Last Chapter introduce linear regression as a basic tool for regression analysis. For this chapter, LDA and logit model would be introduced to solve classification problems
This notes covers: Why not Linear Probability Model?, Logistic Regression (Logit Model), Linear Discriminant Analysis, Comparison between Classification Methods

Why Not Linear Regression?

Logistic Regression

$p(X) = \frac{1}{1+e^{\beta_0+\beta_1X}}$, which can be extend to various predictors
Manipulate the above model we get: $log(\frac{p(X)}{1-p(X)}) = \beta_0 + \beta_1X$
The formula: $\frac{p(X)}{1-p(X)}$ is called the odds
The left side of the equation is called log-odds or logit
Interpretation: The rate of change in p(X) per unit change in X depends on the current value of X

Use maximum likelihood.
The intuition: find the best $\beta_0$ and $\beta_1$ to make the observations in the sample are most likely to be chosen from the population.
The likelihood function: $l(\beta_0,\beta_1) = \prod_{i:y_i =1}p(x_i)\prod_{i’:y_{i’}=0}(1-p(x_{i’}))$
p-value and hypothesis test can be carried as linear regression, but $R^2$ may become meaningless

A valid way to avoid Omitted variable bias or confounding in statistical learning

Bayes’ theorem: $Pr(Y=k|X=x) = \frac{\pi_kf_k(x)}{\sum_{l=1}^{K}\pi_lf_l(x)}$
refer to $p_k(x)$ ,which is the left-hand of the equation as the posterior.
- refer to $\pi_k$ as prior
- refer to $f_k(x)$ as density function, which is the density of x given its class k
Some insights:
- in the theorem, the prior is easier to estimate use the sample, simply count the number of observation and divided by number of all observations. Mathematically, $\widehat{prior} = \frac{n_k}{n}$
- the density however, is much more difficult.
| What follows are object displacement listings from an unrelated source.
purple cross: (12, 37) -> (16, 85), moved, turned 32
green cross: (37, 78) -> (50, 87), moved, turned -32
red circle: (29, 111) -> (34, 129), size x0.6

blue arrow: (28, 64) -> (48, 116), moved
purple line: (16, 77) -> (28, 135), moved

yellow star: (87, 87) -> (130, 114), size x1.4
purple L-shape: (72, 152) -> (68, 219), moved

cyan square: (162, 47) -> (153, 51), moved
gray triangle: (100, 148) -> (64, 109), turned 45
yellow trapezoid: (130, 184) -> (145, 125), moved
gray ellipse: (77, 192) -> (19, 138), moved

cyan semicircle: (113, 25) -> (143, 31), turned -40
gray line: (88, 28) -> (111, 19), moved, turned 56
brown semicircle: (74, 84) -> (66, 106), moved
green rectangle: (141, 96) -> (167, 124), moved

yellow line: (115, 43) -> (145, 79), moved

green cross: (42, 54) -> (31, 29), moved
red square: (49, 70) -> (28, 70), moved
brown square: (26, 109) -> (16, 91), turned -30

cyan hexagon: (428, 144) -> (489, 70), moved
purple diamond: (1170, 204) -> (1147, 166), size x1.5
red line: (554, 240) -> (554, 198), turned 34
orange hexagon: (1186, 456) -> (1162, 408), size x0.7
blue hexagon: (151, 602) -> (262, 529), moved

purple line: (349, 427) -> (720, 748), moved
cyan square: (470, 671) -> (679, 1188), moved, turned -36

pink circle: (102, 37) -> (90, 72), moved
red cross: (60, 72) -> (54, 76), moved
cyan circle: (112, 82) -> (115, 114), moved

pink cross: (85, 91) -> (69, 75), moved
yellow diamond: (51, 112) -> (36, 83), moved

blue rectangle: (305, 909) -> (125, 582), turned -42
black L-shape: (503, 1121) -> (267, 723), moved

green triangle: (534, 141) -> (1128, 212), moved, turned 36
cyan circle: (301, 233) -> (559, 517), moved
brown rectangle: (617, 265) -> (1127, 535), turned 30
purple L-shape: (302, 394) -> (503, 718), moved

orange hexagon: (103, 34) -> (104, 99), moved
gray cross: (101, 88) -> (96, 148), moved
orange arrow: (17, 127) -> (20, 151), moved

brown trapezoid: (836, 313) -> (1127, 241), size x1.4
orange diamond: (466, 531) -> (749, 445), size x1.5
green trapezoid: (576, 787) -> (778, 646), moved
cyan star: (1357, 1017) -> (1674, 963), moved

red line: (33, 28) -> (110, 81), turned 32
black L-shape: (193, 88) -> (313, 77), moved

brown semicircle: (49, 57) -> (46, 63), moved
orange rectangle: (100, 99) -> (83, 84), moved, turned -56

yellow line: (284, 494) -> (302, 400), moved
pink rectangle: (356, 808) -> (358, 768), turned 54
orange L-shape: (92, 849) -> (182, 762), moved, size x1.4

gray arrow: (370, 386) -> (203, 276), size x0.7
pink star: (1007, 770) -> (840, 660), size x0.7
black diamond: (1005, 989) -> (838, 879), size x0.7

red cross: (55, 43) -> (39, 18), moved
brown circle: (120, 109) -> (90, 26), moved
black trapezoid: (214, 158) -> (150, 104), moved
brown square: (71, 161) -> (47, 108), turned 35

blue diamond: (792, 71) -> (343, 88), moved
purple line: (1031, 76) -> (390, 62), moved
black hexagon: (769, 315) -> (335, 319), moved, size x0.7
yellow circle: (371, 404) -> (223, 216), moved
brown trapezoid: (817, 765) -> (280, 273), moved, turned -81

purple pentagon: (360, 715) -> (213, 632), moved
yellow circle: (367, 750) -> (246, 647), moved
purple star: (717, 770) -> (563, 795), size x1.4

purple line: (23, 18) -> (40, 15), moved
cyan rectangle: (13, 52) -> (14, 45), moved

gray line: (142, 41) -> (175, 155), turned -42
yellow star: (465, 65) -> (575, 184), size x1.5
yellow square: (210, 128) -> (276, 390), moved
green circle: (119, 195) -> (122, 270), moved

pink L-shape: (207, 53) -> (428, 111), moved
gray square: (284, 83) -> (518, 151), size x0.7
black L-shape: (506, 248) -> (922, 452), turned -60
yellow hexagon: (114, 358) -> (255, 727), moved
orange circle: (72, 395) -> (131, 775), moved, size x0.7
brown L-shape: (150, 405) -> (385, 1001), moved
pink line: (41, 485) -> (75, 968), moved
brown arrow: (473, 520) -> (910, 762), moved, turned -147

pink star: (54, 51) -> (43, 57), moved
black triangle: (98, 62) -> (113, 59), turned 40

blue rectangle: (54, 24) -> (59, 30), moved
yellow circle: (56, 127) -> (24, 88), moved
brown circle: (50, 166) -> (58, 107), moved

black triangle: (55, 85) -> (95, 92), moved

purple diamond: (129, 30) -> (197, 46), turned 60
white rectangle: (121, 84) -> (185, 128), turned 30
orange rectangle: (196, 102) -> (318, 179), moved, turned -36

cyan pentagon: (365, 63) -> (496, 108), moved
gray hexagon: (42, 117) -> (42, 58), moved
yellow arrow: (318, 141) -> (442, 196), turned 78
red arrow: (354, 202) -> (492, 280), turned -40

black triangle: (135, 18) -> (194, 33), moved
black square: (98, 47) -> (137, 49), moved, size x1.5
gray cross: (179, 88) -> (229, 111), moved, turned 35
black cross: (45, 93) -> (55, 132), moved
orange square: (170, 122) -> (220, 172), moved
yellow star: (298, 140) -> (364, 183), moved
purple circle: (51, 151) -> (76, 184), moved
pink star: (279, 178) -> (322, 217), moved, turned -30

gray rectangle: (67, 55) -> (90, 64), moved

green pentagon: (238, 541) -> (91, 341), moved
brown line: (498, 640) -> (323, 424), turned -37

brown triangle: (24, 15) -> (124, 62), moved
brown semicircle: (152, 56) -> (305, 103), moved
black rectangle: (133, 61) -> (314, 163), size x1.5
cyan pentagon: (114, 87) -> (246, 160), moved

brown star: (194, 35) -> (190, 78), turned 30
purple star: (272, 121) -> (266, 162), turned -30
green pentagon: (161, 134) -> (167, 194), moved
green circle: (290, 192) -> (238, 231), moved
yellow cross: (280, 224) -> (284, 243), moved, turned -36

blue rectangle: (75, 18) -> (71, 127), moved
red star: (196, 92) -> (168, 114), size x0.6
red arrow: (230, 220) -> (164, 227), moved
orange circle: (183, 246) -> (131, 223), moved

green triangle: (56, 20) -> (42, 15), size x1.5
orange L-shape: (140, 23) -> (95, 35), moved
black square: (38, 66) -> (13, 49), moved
In the LDA, we estimate the density by making assumptions
- The objective of LDA is to divide two class as far as possible, and the insight is that we try to use the predictor or axises to maximize the distance between the average value of each class but minimize the variance of each class

$f_k(x) = \frac{1}{\sqrt{2\pi}\sigma_k}e^{-\frac{(x-\mu_k)^2}{2\sigma_k^2}}$
Then taking the log of the equation: $Pr(Y=k|X=x) = \frac{\pi_kf_k(x)}{\sum_{l=1}^{K}\pi_lf_l(x)}$, we can show that it is equivalent to assigning the observation to the class for which $\delta_k(x) = x\cdot\frac{\mu_k}{\sigma^2} - \frac{\mu_k^2}{2\sigma^2}+log(\pi_k)$ is largest

For each class: $\hat{\mu}_k = \frac{1}{n}\sum_{i:y_i=k}x_i$
Then we assume that the variance of predictor is all the same for each class. $\hat{\sigma}^2 = \frac{1}{n-K}\sum^K_{k=1}\sum^{}_{y_i=k}(x_i-\hat{\mu}_k)^2$

Within each class, the observations are drawn from a same multi-variate normal distribution
The covariance matrix of the density function of multi-variate normal distribution is the same for all classes.

$f(x) = \frac{1}{(2\pi)^{p/2}|\sum|^{1/2}}e^{(-\frac{1}{2}(x-\mu)^T\sum^{-1}(x-\mu))}$
Thus the discriminant is $\delta_k(x) = x^T\sum^{-1}\mu_k-\frac{1}{2}\mu_k^T\sum^{-1}\mu_k+log\pi_k$

Training error will usually lower than test error. Remember to avoid overfitting when the ratio of parameters p to number of samples n is large.
The threshold should be modified to achieve the demand instead of simply minimizing the overall error rate

predicted/true	no	yes	total
no	9644	252	9896
yes	23	81	104
total	9667	333	10000

overall error rate: $ = \frac{23+252}{10000}$
However: The error rate of wrongly classified those who will default $= \frac{252}{333} = 75.7\%$, which is unacceptable
The term sensitivity of this example: True defaulters that are identified
The term specificity of this example: Non-defaulters that are correctly identified
So, we can say that the sum of sensitivity and specificity are the rate that a classifier made right decision.
The low rate of sensitivity actually comes from the Bayes Classifier: we classify an observation to the default class if $Pr(default = Yes|X=x) > 0.5$, however, we can modify this to 0.2 if we want to increase the sensitivity at a cost of the specificity.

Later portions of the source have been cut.